Your task
Reproduce only the lines below from the line containing "SmartLinks gehen." to the line containing "Мини-погрузчики Lonking", exactly as written, with both end lines kept. Omit the pictures.

Stored data entries
_____
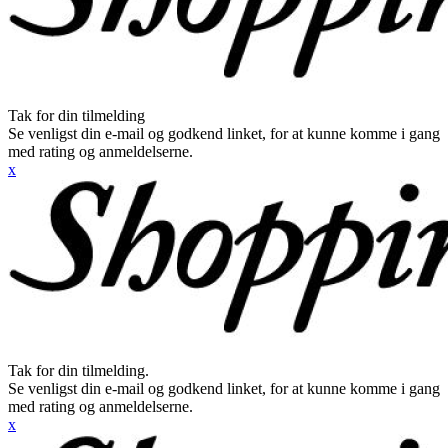
Tak for din tilmelding
Se venligst din e-mail og godkend linket, for at kunne komme i gang
med rating og anmeldelserne.
x
Tak for din tilmelding.
Se venligst din e-mail og godkend linket, for at kunne komme i gang
med rating og anmeldelserne.
x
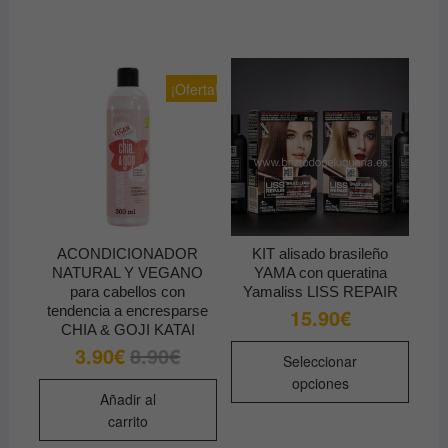
múltiples
variantes.
Las
opciones
¡Oferta!
se
pueden
elegir
en
la
página
de
ACONDICIONADOR
KIT alisado brasileño
producto
NATURAL Y VEGANO
YAMA con queratina
para cabellos con
Yamaliss LISS REPAIR
tendencia a encresparse
15.90
€
CHIA & GOJI KATAI
Este
3.90
€
8.90
€
El
El
Seleccionar
precio
precio
produ
original
actual
opciones
tiene
era:
es:
Añadir al
8.90€.
3.90€.
múltip
carrito
varian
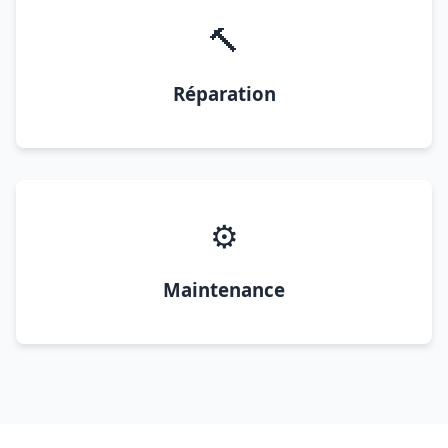
🔨
Réparation
⚙️
Maintenance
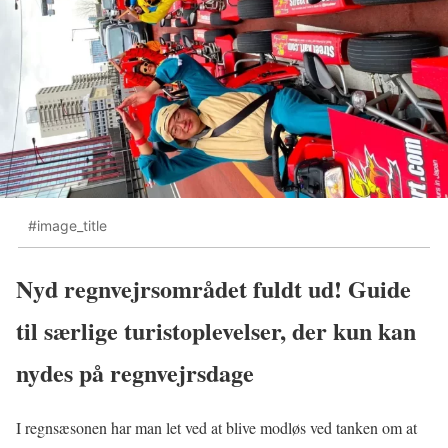
#image_title
Nyd regnvejrsområdet fuldt ud! Guide
til særlige turistoplevelser, der kun kan
nydes på regnvejrsdage
I regnsæsonen har man let ved at blive modløs ved tanken om at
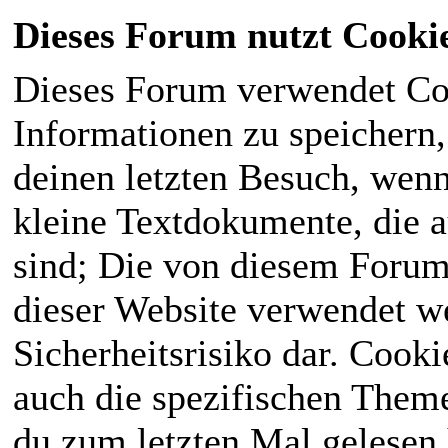
Dieses Forum nutzt Cooki
Dieses Forum verwendet Co
Informationen zu speichern, 
deinen letzten Besuch, wenn 
kleine Textdokumente, die 
sind; Die von diesem Forum
dieser Website verwendet we
Sicherheitsrisiko dar. Cook
auch die spezifischen Theme
du zum letzten Mal gelesen h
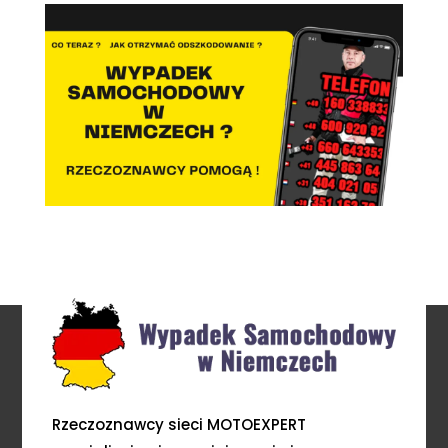
Rzeczoznawcy sieci MOTOEXPERT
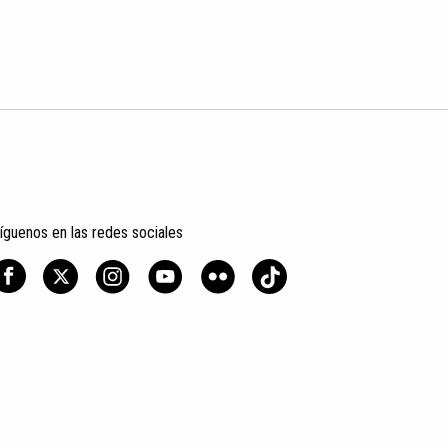
íguenos en las redes sociales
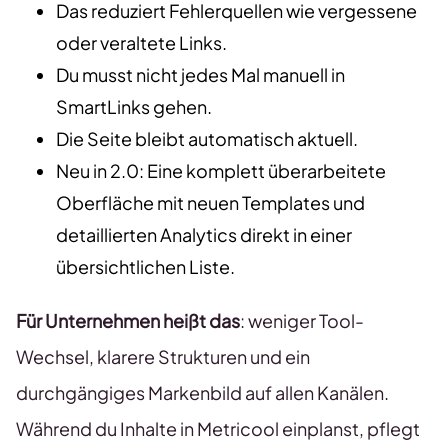
Das reduziert Fehlerquellen wie vergessene
oder veraltete Links.
Du musst nicht jedes Mal manuell in
SmartLinks gehen.
Die Seite bleibt automatisch aktuell.
Neu in 2.0: Eine komplett überarbeitete
Oberfläche mit neuen Templates und
detaillierten Analytics direkt in einer
übersichtlichen Liste.
Für Unternehmen heißt das
: weniger Tool-
Wechsel, klarere Strukturen und ein
durchgängiges Markenbild auf allen Kanälen.
Während du Inhalte in Metricool einplanst, pflegt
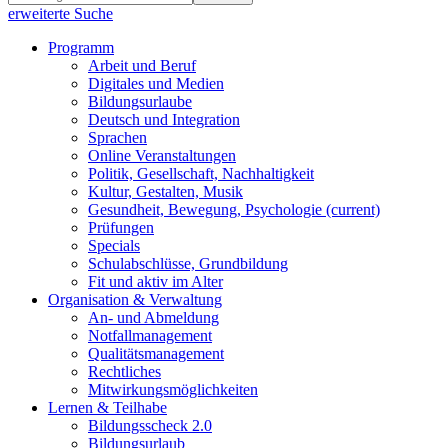
erweiterte Suche
Programm
Arbeit und Beruf
Digitales und Medien
Bildungsurlaube
Deutsch und Integration
Sprachen
Online Veranstaltungen
Politik, Gesellschaft, Nachhaltigkeit
Kultur, Gestalten, Musik
Gesundheit, Bewegung, Psychologie
(current)
Prüfungen
Specials
Schulabschlüsse, Grundbildung
Fit und aktiv im Alter
Organisation & Verwaltung
An- und Abmeldung
Notfallmanagement
Qualitätsmanagement
Rechtliches
Mitwirkungsmöglichkeiten
Lernen & Teilhabe
Bildungsscheck 2.0
Bildungsurlaub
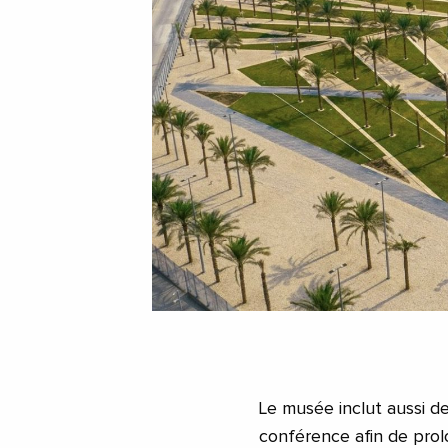
Le musée inclut aussi de
conférence afin de prol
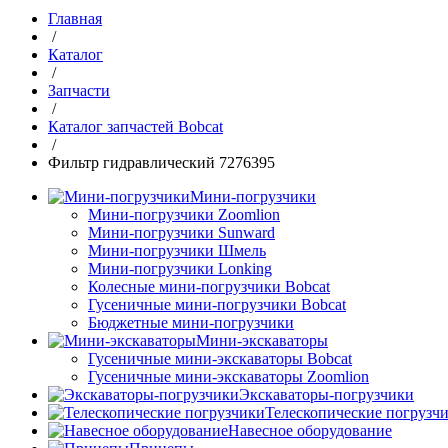
Главная
/
Каталог
/
Запчасти
/
Каталог запчастей Bobcat
/
Фильтр гидравлический 7276395
Мини-погрузчики
Мини-погрузчики Zoomlion
Мини-погрузчики Sunward
Мини-погрузчики Шмель
Мини-погрузчики Lonking
Колесные мини-погрузчики Bobcat
Гусеничные мини-погрузчики Bobcat
Бюджетные мини-погрузчики
Мини-экскаваторы
Гусеничные мини-экскаваторы Bobcat
Гусеничные мини-экскаваторы Zoomlion
Экскаваторы-погрузчики
Телескопические погрузч
Навесное оборудование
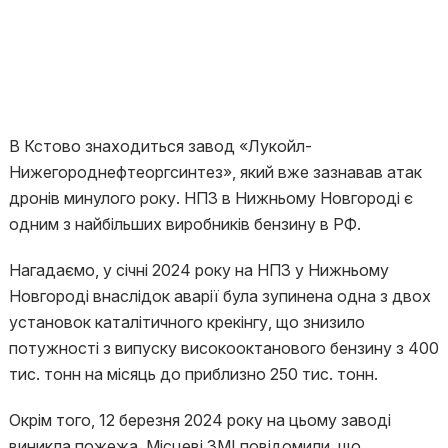
В Кстово знаходиться завод «Лукойл-
Нижегороднефтеоргсинтез», який вже зазнавав атак
дронів минулого року. НПЗ в Нижньому Новгороді є
одним з найбільших виробників бензину в РФ.
Нагадаємо, у січні 2024 року на НПЗ у Нижньому
Новгороді внаслідок аварії була зупинена одна з двох
установок каталітичного крекінгу, що знизило
потужності з випуску високооктанового бензину з 400
тис. тонн на місяць до приблизно 250 тис. тонн.
Окрім того, 12 березня 2024 року на цьому заводі
виникла пожежа. Місцеві ЗМІ повідомили, що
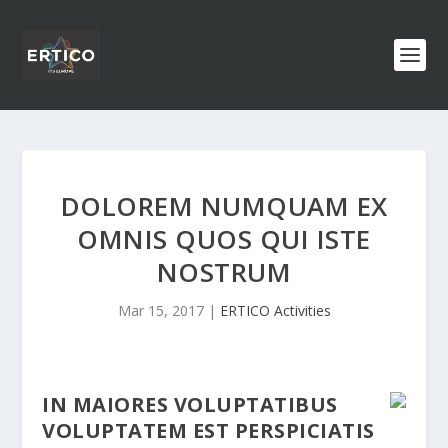
DOLOREM NUMQUAM EX
OMNIS QUOS QUI ISTE
NOSTRUM
Mar 15, 2017
|
ERTICO Activities
IN MAIORES VOLUPTATIBUS
VOLUPTATEM EST PERSPICIATIS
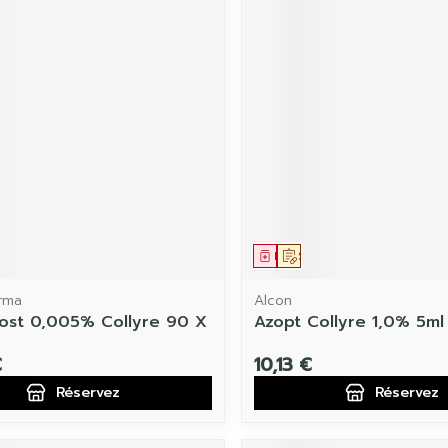
ament
 prescription
Médicament
Sur prescription
rma
Alcon
st 0,005% Collyre 90 X
Azopt Collyre 1,0% 5ml
€
10,13 €
Réservez
Réservez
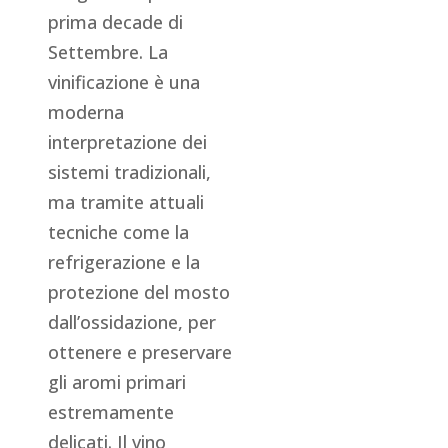
prima decade di
Settembre. La
vinificazione è una
moderna
interpretazione dei
sistemi tradizionali,
ma tramite attuali
tecniche come la
refrigerazione e la
protezione del mosto
dall’ossidazione, per
ottenere e preservare
gli aromi primari
estremamente
delicati. Il vino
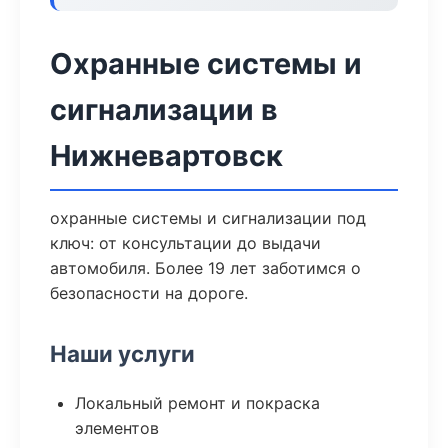
Охранные системы и
сигнализации в
Нижневартовск
охранные системы и сигнализации под
ключ: от консультации до выдачи
автомобиля. Более 19 лет заботимся о
безопасности на дороге.
Наши услуги
Локальный ремонт и покраска
элементов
_____
Result of the exercise
SmartLinks gehen.
Die Seite bleibt automatisch aktuell.
Neu in 2.0: Eine komplett überarbeitete
Oberfläche mit neuen Templates und
detaillierten Analytics direkt in einer
übersichtlichen Liste.
Für Unternehmen heißt das
: weniger Tool-
Wechsel, klarere Strukturen und ein
durchgängiges Markenbild auf allen Kanälen.
Während du Inhalte in Metricool einplanst, pflegt
erweiterte Suche
Programm
Arbeit und Beruf
Digitales und Medien
Bildungsurlaube
Deutsch und Integration
Sprachen
Online Veranstaltungen
Politik, Gesellschaft, Nachhaltigkeit
Kultur, Gestalten, Musik
Gesundheit, Bewegung, Psychologie
(current)
Prüfungen
Specials
Schulabschlüsse, Grundbildung
Fit und aktiv im Alter
Organisation & Verwaltung
An- und Abmeldung
Notfallmanagement
Qualitätsmanagement
Rechtliches
Mitwirkungsmöglichkeiten
Lernen & Teilhabe
Bildungsscheck 2.0
Bildungsurlaub
Le musée inclut aussi de
conférence afin de prol
Главная
/
Каталог
/
Запчасти
/
Каталог запчастей Bobcat
/
Фильтр гидравлический 7276395
Мини-погрузчики
Мини-погрузчики Zoomlion
Мини-погрузчики Sunward
Мини-погрузчики Шмель
Мини-погрузчики Lonking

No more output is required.